Metastasis, i.e. the spread of cancer from a primary site to non-adjacent secondary sites is one of the major challenges of cancer research, diagnosis and treatment. Metastasis is believed to develop through a series of steps including localized invasion, intravasation, transport through circulation, arrest in microvessels, extravasation, formation of micrometastasis, dormancy, angiogenesis, colonization and formation of macrometastasis (Weinberg, 2007, The biology of cancer, Garland Science, New York). During their transport in the circulatory system, in particular in the blood stream, the tumor cells are referred to as circulating tumor cells (CTC). CTC are considered to play a critical role in the metastatic spread of carcinomas, i.e. of malignancies of the epithelium. Their detection has thus important prognostic and therapeutic implications and is associated inter alia with clinical stage, disease recurrence, treatment response and patient survival. CTC are further seen as independent surrogate markers for the assessment of risk of relapse and the course of treatment.
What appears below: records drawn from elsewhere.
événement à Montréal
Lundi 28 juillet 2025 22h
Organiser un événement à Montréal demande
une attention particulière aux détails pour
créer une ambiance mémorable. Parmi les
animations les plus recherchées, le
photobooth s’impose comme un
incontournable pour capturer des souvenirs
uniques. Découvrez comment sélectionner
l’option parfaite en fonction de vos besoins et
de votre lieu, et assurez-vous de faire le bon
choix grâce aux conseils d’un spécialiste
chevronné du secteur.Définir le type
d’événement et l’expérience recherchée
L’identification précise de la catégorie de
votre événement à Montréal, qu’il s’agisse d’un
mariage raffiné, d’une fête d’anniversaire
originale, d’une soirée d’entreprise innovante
However, CTC are extremely rare in the bloodstream and are found only with a frequency of 1-10 cells per ml of whole blood in patients with metastatic diseases, in comparison to 109 red blood cells and several million white blood cells, which can be found in the same volume. It is therefore necessary to select and enrich these rare circulating tumor cells. Traditionally, the enrichment process was based on density differences of the CTC, which were separated by density centrifugation. Though, recovery rates are very poor. More recently, the enrichment of CTC was based on the identification of specific surface markers, in particular epithelial adhesion molecule (EpCAM). CTC can accordingly be enriched immuno-magnetically, e.g. by means of ferrofluidic nanoparticles. Yet, this approach is hampered by a broad recovery range of about 10 to 90%, which is apparently due to the variable expression of surface markers (Zheng et al., 2011, Biomed Microdevices, 13: 203-213).
As alternative for the isolation of CTC the use of cell size exclusion methods has been proposed, in particular due to the fact that CTC are as epithelial cells in many cases larger than the surrounding blood cells. Several filter types have been developed including polycarbonate filters comprising pores at random locations, microfabricated filters, microfabricated single layer 2D filters, microfluidic filters based on electric fields, filters microcavity array devices based on nickel electroforming or 3D microfilter devices (Zheng et al., 2011, Biomed Microdevices, 13: 203-213). Similar approaches have also been developed for the selection of other cell types, e.g. bacterial cells within the blood stream or within certain sample forms, bone marrow cells or spleen cells etc.
However, the selection of specific cells from a solution is only the first step of a sequence of reactions necessary to determine the cells' properties, e.g. their metastatic characteristics. Thus, after having been isolated, the cells are typically subjected to staining and optical differentiation procedures. The filter material during these subsequent steps is generally difficult to handle, thin, fragile, and may break easily.
In addition, filters are often corrugated and not optically flat, thus complicating the process of optical imaging of the cells. Although the prior art provides approaches to overcome this problem, e.g. by using immuno-magnetic beads and magnets to pull cells against a microscope cover, the methods are complex, time-consuming or necessitate specialized equipment.
There is hence a need to provide means and methods, which allow for handling of filter material comprising isolated cells such that the captured cells can rapidly and accurately be imaged on the filter material.